**Given entries:**

┄┄┄┄┄┄

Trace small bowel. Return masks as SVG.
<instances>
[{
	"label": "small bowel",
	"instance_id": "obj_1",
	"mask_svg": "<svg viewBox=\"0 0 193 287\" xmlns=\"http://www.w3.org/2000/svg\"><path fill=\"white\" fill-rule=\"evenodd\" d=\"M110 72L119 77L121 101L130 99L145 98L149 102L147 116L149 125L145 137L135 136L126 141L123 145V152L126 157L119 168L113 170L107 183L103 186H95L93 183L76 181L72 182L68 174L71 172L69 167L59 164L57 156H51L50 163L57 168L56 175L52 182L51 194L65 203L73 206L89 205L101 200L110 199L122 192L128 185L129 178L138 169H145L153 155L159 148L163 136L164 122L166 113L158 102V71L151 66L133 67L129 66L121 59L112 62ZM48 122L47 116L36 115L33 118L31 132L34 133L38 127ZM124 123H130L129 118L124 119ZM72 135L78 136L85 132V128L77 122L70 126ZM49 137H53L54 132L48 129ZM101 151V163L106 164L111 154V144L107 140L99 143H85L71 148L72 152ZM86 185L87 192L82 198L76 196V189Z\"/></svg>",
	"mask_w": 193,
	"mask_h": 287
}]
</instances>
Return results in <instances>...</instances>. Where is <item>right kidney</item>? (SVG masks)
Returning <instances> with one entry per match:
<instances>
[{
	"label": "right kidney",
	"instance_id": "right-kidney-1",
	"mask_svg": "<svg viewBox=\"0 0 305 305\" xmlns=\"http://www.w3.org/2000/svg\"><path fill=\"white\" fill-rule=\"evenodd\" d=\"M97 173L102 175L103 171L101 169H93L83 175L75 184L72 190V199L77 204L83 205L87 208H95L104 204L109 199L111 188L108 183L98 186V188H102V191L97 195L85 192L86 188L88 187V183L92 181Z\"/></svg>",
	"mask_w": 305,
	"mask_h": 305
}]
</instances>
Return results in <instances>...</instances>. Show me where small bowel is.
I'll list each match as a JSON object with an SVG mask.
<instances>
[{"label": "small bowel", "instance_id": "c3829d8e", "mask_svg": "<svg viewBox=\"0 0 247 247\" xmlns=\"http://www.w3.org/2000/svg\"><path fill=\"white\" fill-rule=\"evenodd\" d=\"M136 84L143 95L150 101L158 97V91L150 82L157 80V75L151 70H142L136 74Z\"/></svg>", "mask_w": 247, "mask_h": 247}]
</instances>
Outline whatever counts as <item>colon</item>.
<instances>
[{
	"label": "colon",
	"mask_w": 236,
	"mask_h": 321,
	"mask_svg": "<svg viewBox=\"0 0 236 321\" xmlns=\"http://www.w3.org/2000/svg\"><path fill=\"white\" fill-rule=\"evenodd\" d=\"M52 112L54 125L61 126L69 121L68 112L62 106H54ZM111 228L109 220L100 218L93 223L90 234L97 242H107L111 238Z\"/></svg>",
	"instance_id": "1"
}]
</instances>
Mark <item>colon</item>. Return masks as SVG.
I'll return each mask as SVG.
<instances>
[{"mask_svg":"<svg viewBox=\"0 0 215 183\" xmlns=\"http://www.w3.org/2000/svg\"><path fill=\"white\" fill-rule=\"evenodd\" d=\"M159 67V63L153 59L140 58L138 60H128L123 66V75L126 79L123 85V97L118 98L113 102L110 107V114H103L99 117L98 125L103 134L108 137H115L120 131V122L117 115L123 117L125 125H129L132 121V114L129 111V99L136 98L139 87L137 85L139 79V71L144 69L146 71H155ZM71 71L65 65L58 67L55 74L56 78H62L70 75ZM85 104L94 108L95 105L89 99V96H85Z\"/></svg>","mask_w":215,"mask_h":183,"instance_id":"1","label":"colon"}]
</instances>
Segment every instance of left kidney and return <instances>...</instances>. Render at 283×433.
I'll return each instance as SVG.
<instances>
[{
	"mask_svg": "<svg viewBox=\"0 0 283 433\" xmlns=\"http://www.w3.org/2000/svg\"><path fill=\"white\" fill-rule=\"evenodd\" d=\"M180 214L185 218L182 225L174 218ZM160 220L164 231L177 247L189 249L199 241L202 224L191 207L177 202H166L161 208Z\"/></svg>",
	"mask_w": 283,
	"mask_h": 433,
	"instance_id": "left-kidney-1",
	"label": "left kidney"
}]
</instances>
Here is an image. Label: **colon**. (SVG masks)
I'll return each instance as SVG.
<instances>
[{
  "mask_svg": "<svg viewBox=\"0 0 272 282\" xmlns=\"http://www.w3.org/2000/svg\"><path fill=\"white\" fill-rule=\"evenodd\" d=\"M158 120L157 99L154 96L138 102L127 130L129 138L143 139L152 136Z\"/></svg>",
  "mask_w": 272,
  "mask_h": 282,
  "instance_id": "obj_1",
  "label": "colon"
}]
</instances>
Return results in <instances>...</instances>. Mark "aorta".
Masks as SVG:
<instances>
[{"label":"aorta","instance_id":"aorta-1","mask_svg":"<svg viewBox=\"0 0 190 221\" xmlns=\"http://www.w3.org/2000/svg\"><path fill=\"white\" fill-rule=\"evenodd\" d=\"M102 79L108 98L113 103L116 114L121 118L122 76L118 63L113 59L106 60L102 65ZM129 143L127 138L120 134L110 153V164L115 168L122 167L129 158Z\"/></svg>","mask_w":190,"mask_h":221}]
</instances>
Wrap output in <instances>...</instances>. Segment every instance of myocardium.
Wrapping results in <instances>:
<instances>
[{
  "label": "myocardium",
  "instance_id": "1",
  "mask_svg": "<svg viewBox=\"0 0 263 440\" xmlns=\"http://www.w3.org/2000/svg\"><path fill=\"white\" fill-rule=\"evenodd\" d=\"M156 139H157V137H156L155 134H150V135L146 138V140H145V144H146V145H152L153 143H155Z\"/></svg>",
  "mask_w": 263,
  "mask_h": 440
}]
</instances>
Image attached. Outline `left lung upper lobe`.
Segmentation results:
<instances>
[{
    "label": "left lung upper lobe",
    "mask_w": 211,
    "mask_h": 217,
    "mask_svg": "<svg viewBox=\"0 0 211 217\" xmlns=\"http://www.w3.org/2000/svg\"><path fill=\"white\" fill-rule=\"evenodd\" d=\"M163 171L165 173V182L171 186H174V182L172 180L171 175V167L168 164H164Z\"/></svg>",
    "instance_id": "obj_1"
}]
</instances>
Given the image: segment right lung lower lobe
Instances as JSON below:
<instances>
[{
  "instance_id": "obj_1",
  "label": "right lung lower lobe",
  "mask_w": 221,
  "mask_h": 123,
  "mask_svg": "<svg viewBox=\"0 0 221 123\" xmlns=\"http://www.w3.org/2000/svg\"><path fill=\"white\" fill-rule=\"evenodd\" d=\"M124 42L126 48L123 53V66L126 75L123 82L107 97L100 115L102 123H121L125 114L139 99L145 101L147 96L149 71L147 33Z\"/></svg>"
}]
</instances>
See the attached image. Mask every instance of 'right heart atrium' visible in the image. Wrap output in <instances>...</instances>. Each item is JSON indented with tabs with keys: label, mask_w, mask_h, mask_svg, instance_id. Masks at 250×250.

┄┄┄┄┄┄

Keep to the lines from the one containing "Given the image: segment" to the end of the entries above, and retype them exactly.

Given the image: segment right lung lower lobe
Instances as JSON below:
<instances>
[{
  "instance_id": "obj_1",
  "label": "right lung lower lobe",
  "mask_w": 221,
  "mask_h": 123,
  "mask_svg": "<svg viewBox=\"0 0 221 123\" xmlns=\"http://www.w3.org/2000/svg\"><path fill=\"white\" fill-rule=\"evenodd\" d=\"M124 42L126 48L123 53V66L126 75L123 82L107 97L100 115L102 123H121L125 114L139 99L145 101L147 96L149 71L147 33Z\"/></svg>"
}]
</instances>
See the attached image. Mask every instance of 'right heart atrium' visible in the image. Wrap output in <instances>...</instances>. Each item is JSON indented with tabs with keys: label, mask_w, mask_h, mask_svg, instance_id. Masks at 250×250.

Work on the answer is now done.